Ты его и здесь обошел. Кто такой Владик, где он? А ты — молодой доцент и автор семисотстраничной монографии о народовольцах, и все семьсот страниц сплошное «милостиво повелеть соизволил».
— Знаешь, про тебя говорили… А я не верил. Про какого-то старшекурсника, не то дипломата, не то экономиста…
Хочешь послушать?
— Ради бога, не надо.
Как хочешь. Я тебя вполне понимаю — вдруг окажется, что ты зря не верил. Что снова ты выше всех. Ты такой высокий, я смотрю на тебя и у меня кружится голова. И хватит курить, тебе это не идет, неправдоподобно. Кстати, мне только что пришло в голову — а ты куришь почему? Помнится, Владик этим даже бравировал.
Я курю, потому что курю.
Я курю, и дым застилает глаза и эту гобеленовую фею. Как я могу не помнить. Рыжие волосы на солнце, белые, розовые, лимонные бабочки в волосах и дым.
двумя случайными структурами
одного события, которое выговаривается через нас. Быть безымянным пронзенным насквозь исполнителем роли, которая меняет актера на полуслове. Быть пригвожденным к картону мужчиной в белой окровавленной рубашке, каждый раз когда я касаюсь ворота твоей
я вижу алый цвет и тепло, волны, и то, что стоит за нами, но это не человек он не дышит, не имеет имени, возраста, только кинжал у него настоящий, гамлет нам выпал шанс сыграть на простой бумаге в июньскую ночь, когда все возможно
твое бледное лицо, в прорезях глаз сквозь маску черная ночь. Ничто из того, что происходит с нами на самом деле, не скажется, не перейдет в слова. Не быть собой — полнота этого счастья вытесняет полноту жизни там, снаружи, ведь мы лежим в незашторенной комнате, окна настежь, а под нами на улице ходят и ругаются, и поют подвыпившие опоздавшие, кому нечего делать. Руки под голову, дальний маяк-огонек — ты много куришь — только когда я счастлив. Или несчастлив. Это одно и то же.

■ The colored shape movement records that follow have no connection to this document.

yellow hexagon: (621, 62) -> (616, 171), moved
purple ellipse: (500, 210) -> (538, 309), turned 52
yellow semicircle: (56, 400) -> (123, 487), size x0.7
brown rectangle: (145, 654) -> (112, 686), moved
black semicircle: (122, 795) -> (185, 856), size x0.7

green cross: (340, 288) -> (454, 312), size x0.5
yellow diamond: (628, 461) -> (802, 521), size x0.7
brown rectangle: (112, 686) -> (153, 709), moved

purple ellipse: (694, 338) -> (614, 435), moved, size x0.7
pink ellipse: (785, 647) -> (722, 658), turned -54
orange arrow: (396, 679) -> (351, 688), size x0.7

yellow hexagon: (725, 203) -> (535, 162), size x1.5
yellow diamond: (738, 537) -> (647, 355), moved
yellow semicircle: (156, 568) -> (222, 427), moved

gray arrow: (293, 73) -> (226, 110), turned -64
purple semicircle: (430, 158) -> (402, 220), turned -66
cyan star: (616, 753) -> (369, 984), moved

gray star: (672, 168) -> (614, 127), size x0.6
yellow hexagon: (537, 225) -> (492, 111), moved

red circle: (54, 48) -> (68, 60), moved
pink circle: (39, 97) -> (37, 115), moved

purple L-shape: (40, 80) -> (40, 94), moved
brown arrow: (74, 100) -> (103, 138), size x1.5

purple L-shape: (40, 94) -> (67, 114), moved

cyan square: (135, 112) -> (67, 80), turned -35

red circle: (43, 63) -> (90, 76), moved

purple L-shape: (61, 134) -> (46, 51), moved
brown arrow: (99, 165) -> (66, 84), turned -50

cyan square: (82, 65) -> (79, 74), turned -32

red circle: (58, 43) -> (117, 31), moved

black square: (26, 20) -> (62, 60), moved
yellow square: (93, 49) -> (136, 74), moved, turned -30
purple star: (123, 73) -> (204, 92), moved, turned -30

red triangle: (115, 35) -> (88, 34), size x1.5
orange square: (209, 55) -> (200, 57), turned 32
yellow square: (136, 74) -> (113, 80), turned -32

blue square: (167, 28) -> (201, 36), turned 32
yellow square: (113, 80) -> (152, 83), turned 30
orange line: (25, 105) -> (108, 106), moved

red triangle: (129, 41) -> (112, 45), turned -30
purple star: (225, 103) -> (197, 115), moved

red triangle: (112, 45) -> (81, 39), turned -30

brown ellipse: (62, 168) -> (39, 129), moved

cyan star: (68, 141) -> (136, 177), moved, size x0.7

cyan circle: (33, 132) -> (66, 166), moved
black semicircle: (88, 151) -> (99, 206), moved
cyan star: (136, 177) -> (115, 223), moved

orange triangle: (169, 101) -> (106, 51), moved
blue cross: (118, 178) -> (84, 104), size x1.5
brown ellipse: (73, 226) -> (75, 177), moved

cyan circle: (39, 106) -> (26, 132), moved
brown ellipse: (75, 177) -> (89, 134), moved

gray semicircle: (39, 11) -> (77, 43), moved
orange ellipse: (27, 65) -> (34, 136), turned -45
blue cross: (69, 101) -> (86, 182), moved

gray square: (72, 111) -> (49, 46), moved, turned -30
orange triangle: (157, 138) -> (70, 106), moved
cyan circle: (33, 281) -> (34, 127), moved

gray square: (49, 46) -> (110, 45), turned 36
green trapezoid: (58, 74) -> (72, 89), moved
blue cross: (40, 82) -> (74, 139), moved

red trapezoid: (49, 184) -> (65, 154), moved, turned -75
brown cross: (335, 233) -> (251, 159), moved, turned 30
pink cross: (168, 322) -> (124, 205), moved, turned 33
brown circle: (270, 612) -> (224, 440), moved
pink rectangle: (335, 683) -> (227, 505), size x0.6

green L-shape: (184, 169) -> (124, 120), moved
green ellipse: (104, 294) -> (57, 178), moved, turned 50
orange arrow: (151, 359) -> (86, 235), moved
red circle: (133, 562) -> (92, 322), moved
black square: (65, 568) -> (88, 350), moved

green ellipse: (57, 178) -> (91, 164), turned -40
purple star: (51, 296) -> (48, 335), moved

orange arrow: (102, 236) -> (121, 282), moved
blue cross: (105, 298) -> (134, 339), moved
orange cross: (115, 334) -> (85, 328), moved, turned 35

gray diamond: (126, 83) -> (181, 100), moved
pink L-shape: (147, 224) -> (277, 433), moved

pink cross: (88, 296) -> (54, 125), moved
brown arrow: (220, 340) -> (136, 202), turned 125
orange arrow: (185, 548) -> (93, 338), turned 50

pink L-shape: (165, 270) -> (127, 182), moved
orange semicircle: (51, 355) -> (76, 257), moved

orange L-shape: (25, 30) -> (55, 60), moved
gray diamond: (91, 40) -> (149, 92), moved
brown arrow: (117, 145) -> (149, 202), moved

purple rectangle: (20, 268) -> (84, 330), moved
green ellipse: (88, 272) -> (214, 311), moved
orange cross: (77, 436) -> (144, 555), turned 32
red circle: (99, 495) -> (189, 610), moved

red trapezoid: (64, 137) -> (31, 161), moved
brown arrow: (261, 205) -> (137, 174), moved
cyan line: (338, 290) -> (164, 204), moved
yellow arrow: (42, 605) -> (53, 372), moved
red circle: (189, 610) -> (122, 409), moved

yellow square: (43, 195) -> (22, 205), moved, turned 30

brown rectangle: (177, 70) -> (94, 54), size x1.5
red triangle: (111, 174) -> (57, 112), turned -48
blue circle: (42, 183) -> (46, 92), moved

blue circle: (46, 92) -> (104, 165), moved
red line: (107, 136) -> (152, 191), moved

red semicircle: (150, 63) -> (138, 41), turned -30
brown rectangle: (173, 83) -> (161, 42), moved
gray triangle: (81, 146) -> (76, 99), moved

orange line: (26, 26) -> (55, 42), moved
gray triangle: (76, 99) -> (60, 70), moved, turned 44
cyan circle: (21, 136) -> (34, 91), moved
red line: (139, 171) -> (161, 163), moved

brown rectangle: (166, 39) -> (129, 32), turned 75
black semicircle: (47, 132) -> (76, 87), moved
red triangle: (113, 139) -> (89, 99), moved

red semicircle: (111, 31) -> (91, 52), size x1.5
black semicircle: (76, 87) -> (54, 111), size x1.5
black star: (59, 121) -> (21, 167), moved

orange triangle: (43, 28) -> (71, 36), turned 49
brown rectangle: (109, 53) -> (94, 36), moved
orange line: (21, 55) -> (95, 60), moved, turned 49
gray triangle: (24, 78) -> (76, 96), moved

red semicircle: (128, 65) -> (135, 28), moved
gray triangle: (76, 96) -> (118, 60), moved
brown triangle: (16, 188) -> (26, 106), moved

приподнимаясь на локте и в прорезях глаз чернота, звезды, пыль, там сразу начинается безвоздушное пространство, а как же душа — а душа это выдумка, нет никакой души, есть прямая слитность всего со всем, рентгеновское излучение любви, от которого бледнеет тело, пройти насквозь и не встретить друг друга, нам говорили, искать надо здесь, теперь мы знаем
эту черную ночь и луну в постели, полную луну на груди серебристые облака покачиваться как морская трава и течь как тела текут по ту сторону жизни с закрытыми глазами
называть это наслаждением может только тот, кто не знает, куда вливается тело, на какой оконечности в открытом море смешиваются все воды — откуда ты пришел и с чем — никто не спросит, и только рука в руке, значит, еще немного вместе параллельные потоки X и кто-то наводит телескоп и говорит — да это здесь
в незашторенной комнате — тридцать лет — как те баснословные люди, что спали в пещере на Сардинии и проспали время — неужели ты никогда не покидал ее — у меня была бессонница — ты курил и мрачно глядел на спящих, ты всегда был байронически настроен по отношению к окружающим — я такой, какой есть — и начисто лишен так называемого чувства юмора — я тебя почти не помню там, какая ты была, осталось что-то волнистое, волосы, когда ты села рядом, в руках книжка — это был Блок — да — и мне было
четырнадцать лет, самый возраст для Блока — неужели и я — а ты как думал — хотя почему бы и нет — я тебе напомню — мы отмечали начальные строчки и передавали друг другу под партой — значит я был в тебя влюблен — я не знаю — а ты — я не знаю
у всех одинаково
— Почему же мы раньше не говорили…
— Когда — раньше? В школе, на переменке?
— Ну, если ты помнишь, Ленка и Васин отлично объяснялись…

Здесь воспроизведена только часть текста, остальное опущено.